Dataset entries
= = = =

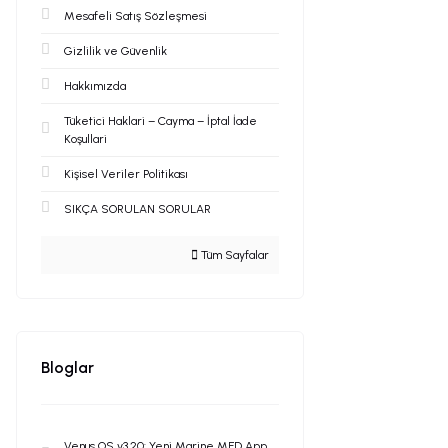
Mesafeli Satış Sözleşmesi
Gizlilik ve Güvenlik
Hakkımızda
Tüketici Haklari – Cayma – İptal İade
Koşullari
Kişisel Veriler Politikası
SIKÇA SORULAN SORULAR
Tüm Sayfalar
Bloglar
Venus OS v3.20: Yeni Marine MFD App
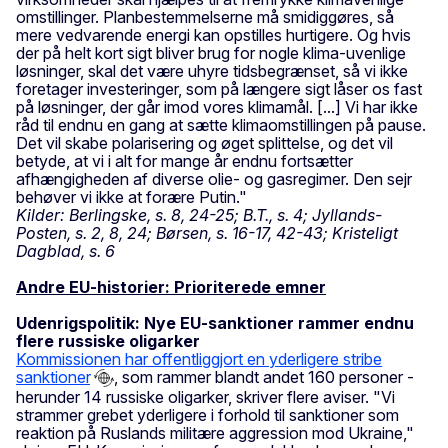
omstillinger. Planbestemmelserne må smidiggøres, så
mere vedvarende energi kan opstilles hurtigere. Og hvis
der på helt kort sigt bliver brug for nogle klima-uvenlige
løsninger, skal det være uhyre tidsbegrænset, så vi ikke
foretager investeringer, som på længere sigt låser os fast
på løsninger, der går imod vores klimamål. [...] Vi har ikke
råd til endnu en gang at sætte klimaomstillingen på pause.
Det vil skabe polarisering og øget splittelse, og det vil
betyde, at vi i alt for mange år endnu fortsætter
afhængigheden af diverse olie- og gasregimer. Den sejr
behøver vi ikke at forære Putin."
Kilder: Berlingske, s. 8, 24-25; B.T., s. 4; Jyllands-
Posten, s. 2, 8, 24; Børsen, s. 16-17, 42-43; Kristeligt
Dagblad, s. 6
Andre EU-historier: Prioriterede emner
Udenrigspolitik: Nye EU-sanktioner rammer endnu
flere russiske oligarker
Kommissionen har offentliggjort en yderligere stribe
sanktioner
, som rammer blandt andet 160 personer -
herunder 14 russiske oligarker, skriver flere aviser. "Vi
strammer grebet yderligere i forhold til sanktioner som
reaktion på Ruslands militære aggression mod Ukraine,"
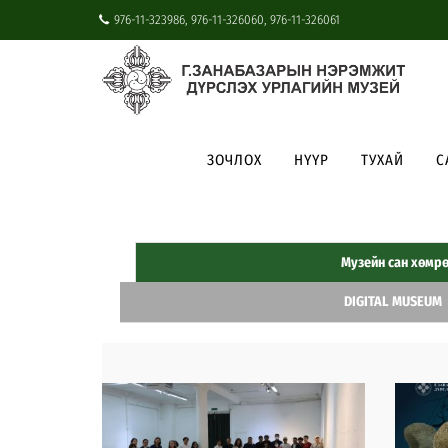
976-11-323986, 976-11-326060, 976-11-326061
ЗОЧЛОХ
НҮҮР
ТУХАЙ
С
Музейн сан хөмрө
DIGITAL MUSEUM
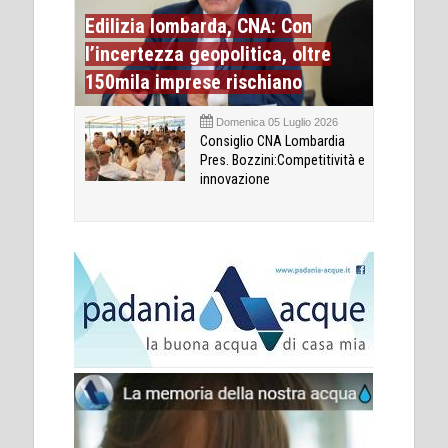
Edilizia lombarda, CNA: Con
l’incertezza geopolitica, oltre
150mila imprese rischiano
Domenica 05 Luglio 2026
Consiglio CNA Lombardia
Pres. Bozzini:Competitività e
innovazione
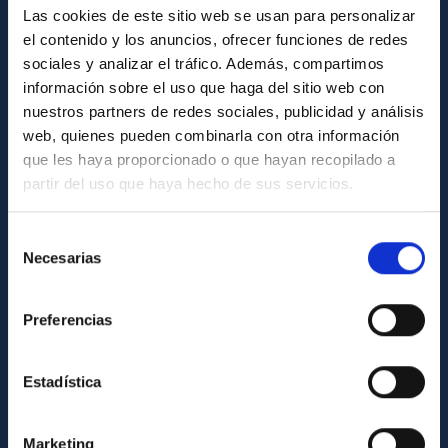
Las cookies de este sitio web se usan para personalizar
Biblioteca
el contenido y los anuncios, ofrecer funciones de redes
Registro general
sociales y analizar el tráfico. Además, compartimos
información sobre el uso que haga del sitio web con
INFORMACIÓN INSTITUCIONAL
nuestros partners de redes sociales, publicidad y análisis
web, quienes pueden combinarla con otra información
Legislación
que les haya proporcionado o que hayan recopilado a
Transparencia
partir del uso que haya hecho de sus servicios.
Código ético y política antifraude
Selección
Igualdad y diversidad de género
Necesarias
de
Forever IAC
consentimiento
Medio Ambiente y Sostenibilidad
Preferencias
Proyectos institucionales
Estadística
Financiación externa
Programa Severo Ochoa
Marketing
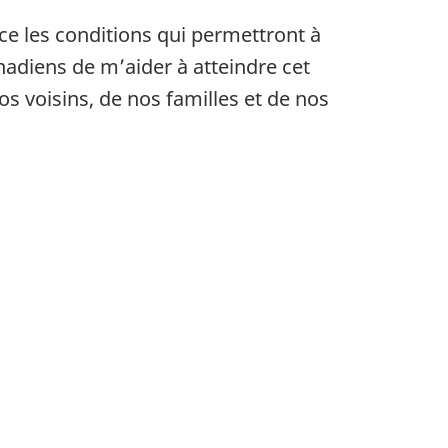
ce les conditions qui permettront à
nadiens de m’aider à atteindre cet
os voisins, de nos familles et de nos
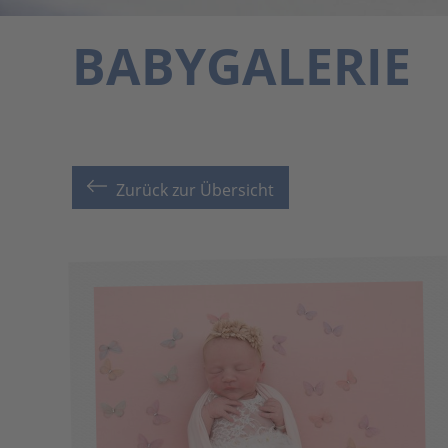
BABYGALERIE
Zurück zur Übersicht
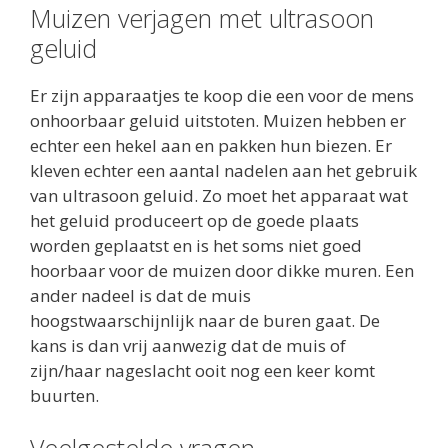
Muizen verjagen met ultrasoon
geluid
Er zijn apparaatjes te koop die een voor de mens
onhoorbaar geluid uitstoten. Muizen hebben er
echter een hekel aan en pakken hun biezen. Er
kleven echter een aantal nadelen aan het gebruik
van ultrasoon geluid. Zo moet het apparaat wat
het geluid produceert op de goede plaats
worden geplaatst en is het soms niet goed
hoorbaar voor de muizen door dikke muren. Een
ander nadeel is dat de muis
hoogstwaarschijnlijk naar de buren gaat. De
kans is dan vrij aanwezig dat de muis of
zijn/haar nageslacht ooit nog een keer komt
buurten.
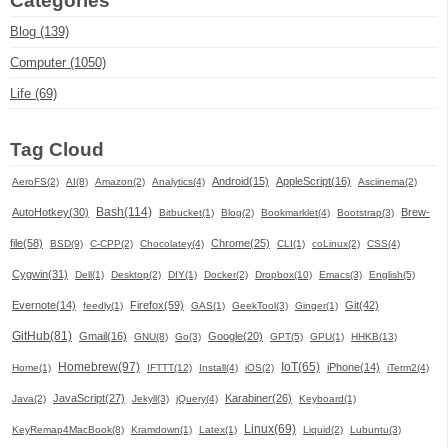
Categories
Blog (139)
Computer (1050)
Life (69)
Tag Cloud
Android(15)
AppleScript(16)
AeroFS(2)
AI(8)
Amazon(2)
Analytics(4)
Asciinema(2)
Bash(114)
AutoHotkey(30)
Brew-
Bitbucket(1)
Blog(2)
Bookmarklet(4)
Bootstrap(3)
file(58)
Chrome(25)
BSD(9)
C-CPP(2)
Chocolatey(4)
CLI(1)
coLinux(2)
CSS(4)
Cygwin(31)
Dell(1)
Desktop(2)
DIY(1)
Docker(2)
Dropbox(10)
Emacs(3)
English(5)
Evernote(14)
Firefox(59)
Git(42)
feedly(1)
GAS(1)
GeekTool(3)
Ginger(1)
GitHub(81)
Gmail(16)
Google(20)
GNU(8)
Go(3)
GPT(5)
GPU(1)
HHKB(13)
Homebrew(97)
IoT(65)
iPhone(14)
Home(1)
IFTTT(12)
Install(4)
iOS(2)
iTerm2(4)
JavaScript(27)
Karabiner(26)
Java(2)
Jekyll(3)
jQuery(4)
Keyboard(1)
Linux(69)
KeyRemap4MacBook(8)
Kramdown(1)
Latex(1)
Liquid(2)
Lubuntu(3)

= = = =

* WHAT TO DO *
Set down each line from the line containing "KeyRemap4MacBook(8)" through the final line of the data, exactly and with nothing added.

* ANSWER TO THIS EXERCISE *
KeyRemap4MacBook(8)
Kramdown(1)
Latex(1)
Liquid(2)
Lubuntu(3)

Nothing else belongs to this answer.